He who blesses his friend with a loud voice early in the morning, it will be reckoned a curse to him. ~ Proverbs 27:14
This week's reading was about rudeness and how it can affect a relationship. Naturally, we're all aware of overt rudeness, but oftentimes we fail to see or own little rude activities. Maybe they manifest themselves in a lack of table manners, or in a lack of proper etiquette with our loved one. We're always polite to friends, acquaintances, and strangers. Some friends - those closest to us - generally accept our occasional lack of manners as just another part of our personality. But when it comes to the one we love the most, those little things can add up over time, and become a burr under the saddle. Often times we're not even aware of what we do (or don't do), and our own blindness just multiplies the problem. I'll quickly tell you this is where I have problems in a relationship. I just want to be ultimately comfortable with the person I love. In reaching that comfort, I know I forget little manners.
So how do I find the balance of what Therapist sees as "just me" and what may be considered "rude"? I don't think it's my balance to find. It's hers. Thankfully, she's told me she accepts me just as I am, warts and all. But I don't like some of my own warts, and want to make them better.

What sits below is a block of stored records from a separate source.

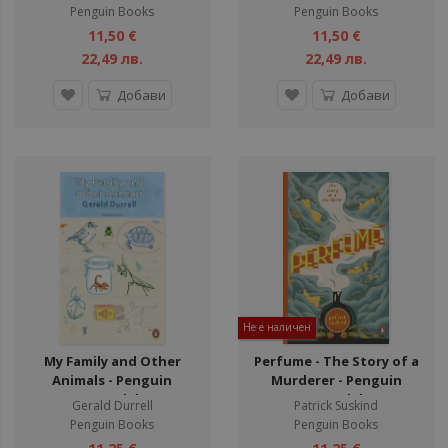
Penguin Books
Penguin Books
11,50 €
11,50 €
22,49 лв.
22,49 лв.
Добави
Добави
Не е наличен
My Family and Other
Perfume - The Story of a
Animals - Penguin
Murderer - Penguin
Essentials
Essentials
Gerald Durrell
Patrick Suskind
Penguin Books
Penguin Books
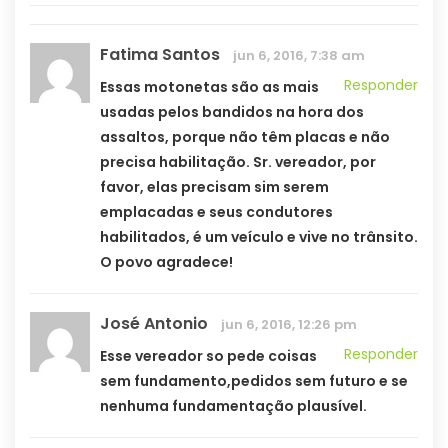
Fatima Santos
jun 6, 2016, 7:38 am
Responder
Essas motonetas são as mais
usadas pelos bandidos na hora dos
assaltos, porque não têm placas e não
precisa habilitação. Sr. vereador, por
favor, elas precisam sim serem
emplacadas e seus condutores
habilitados, é um veículo e vive no trânsito.
O povo agradece!
José Antonio
jun 6, 2016, 12:26 pm
Responder
Esse vereador so pede coisas
sem fundamento,pedidos sem futuro e se
nenhuma fundamentação plausível.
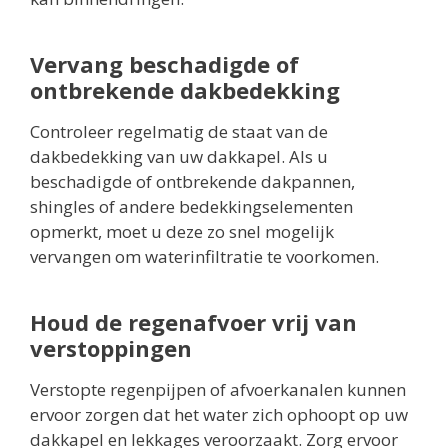
Vervang beschadigde of
ontbrekende dakbedekking
Controleer regelmatig de staat van de
dakbedekking van uw dakkapel. Als u
beschadigde of ontbrekende dakpannen,
shingles of andere bedekkingselementen
opmerkt, moet u deze zo snel mogelijk
vervangen om waterinfiltratie te voorkomen.
Houd de regenafvoer vrij van
verstoppingen
Verstopte regenpijpen of afvoerkanalen kunnen
ervoor zorgen dat het water zich ophoopt op uw
dakkapel en lekkages veroorzaakt. Zorg ervoor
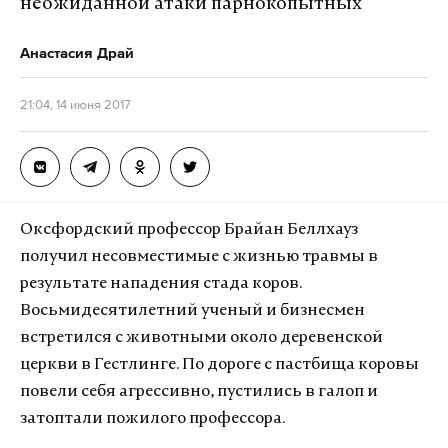
неожиданной атаки парнокопытных
Анастасия Драй
21:04, 14 июня 2017
Оксфордский профессор Брайан Беллхауз
получил несовместимые с жизнью травмы в
результате нападения стада коров.
Восьмидесятилетний ученый и бизнесмен
встретился с животными около деревенской
церкви в Гестлинге. По дороге с пастбища коровы
повели себя агрессивно, пустились в галоп и
затоптали пожилого профессора.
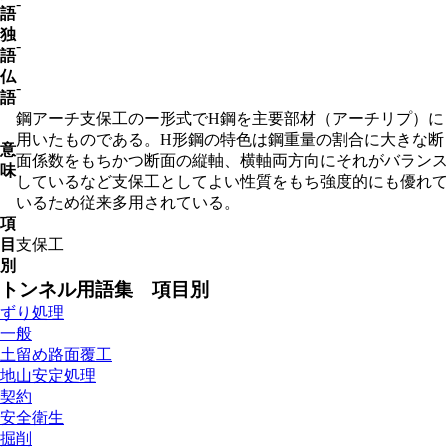
-
語
独
-
語
仏
-
語
鋼アーチ支保工のー形式でH鋼を主要部材（アーチリプ）に
用いたものである。H形鋼の特色は鋼重量の割合に大きな断
意
面係数をもちかつ断面の縦軸、横軸両方向にそれがバランス
味
しているなど支保工としてよい性質をもち強度的にも優れて
いるため従来多用されている。
項
目
支保工
別
トンネル用語集 項目別
ずり処理
一般
土留め路面覆工
地山安定処理
契約
安全衛生
掘削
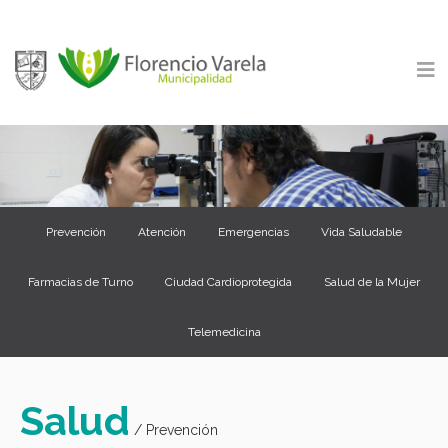
Prevención
Atención
Emergencias
Vida Saludable
Farmacias de Turno
Ciudad Cardioprotegida
Salud de la Mujer
Telemedicina
Salud
/ Prevención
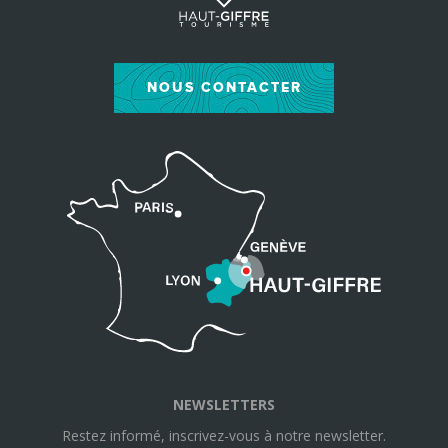
NOUS CONTACTER
NEWSLETTERS
Restez informé, inscrivez-vous à notre newsletter.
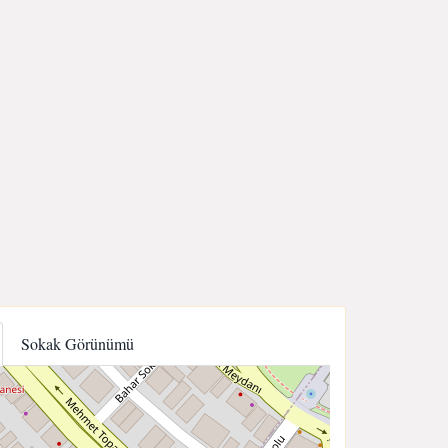
Sokak Görünümü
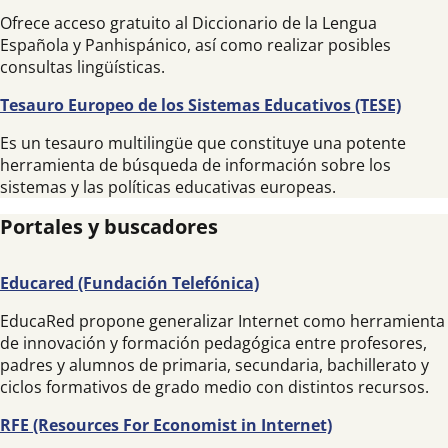
Ofrece acceso gratuito al Diccionario de la Lengua
Española y Panhispánico, así como realizar posibles
consultas lingüísticas.
Tesauro Europeo de los Sistemas Educativos (TESE)
Es un tesauro multilingüe que constituye una potente
herramienta de búsqueda de información sobre los
sistemas y las políticas educativas europeas.
Portales y buscadores
Educared (Fundación Telefónica)
EducaRed propone generalizar Internet como herramienta
de innovación y formación pedagógica entre profesores,
padres y alumnos de primaria, secundaria, bachillerato y
ciclos formativos de grado medio con distintos recursos.
RFE (Resources For Economist in Internet)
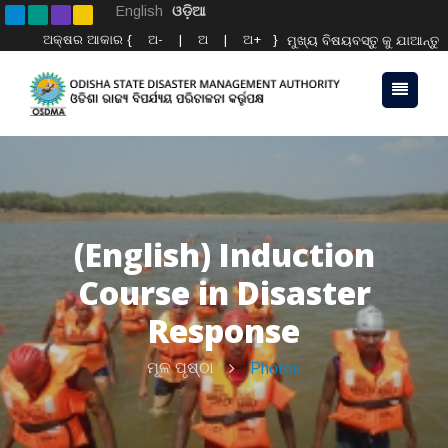
English
ଓଡ଼ିଆ
ଅକ୍ଷର ଆକାର {
ଅ-
|
ଅ
|
ଅ+
}
ମୁଖ୍ୟ ବିଷୟବସ୍ତୁ କୁ ଯାଆନ୍ତୁ
(English) Induction
Course in Disaster
Response
ମୂଳ ପୃଷ୍ଠା
Photos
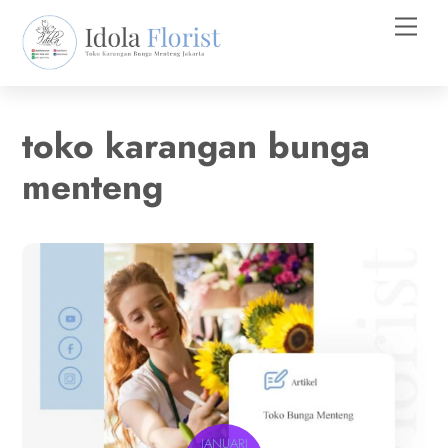
Skip
Men
to
content
toko karangan bunga
menteng
JANUARI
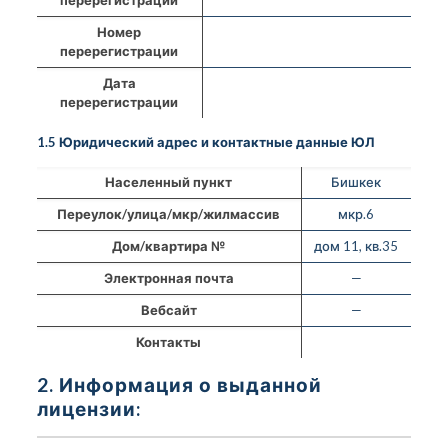
Номер
перерегистрации
Дата
перерегистрации
1.5 Юридический адрес и контактные данные ЮЛ
Населенный пункт
Бишкек
Переулок/улица/мкр/жилмассив
мкр.6
Дом/квартира №
дом 11, кв.35
Электронная почта
—
Вебсайт
—
Контакты
2. Информация о выданной
лицензии:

This is were The Love Dare begins to get difficult, because not only does it require an introspective thought process, but it also demands that I get feedback from Therapist. And some of that feedback may be negative, or uncomfortable for me to hear.
So be it. We've committed ourselves to living and walking in a new type of relationship, one where communications and understanding are not assumed, but are actually practiced. It sounds like I need to schedule some "porch-time" with her this week.
What is love? It's patient, kind, unselfish, thoughtful, and NOT RUDE! And it sure is a lot of fun!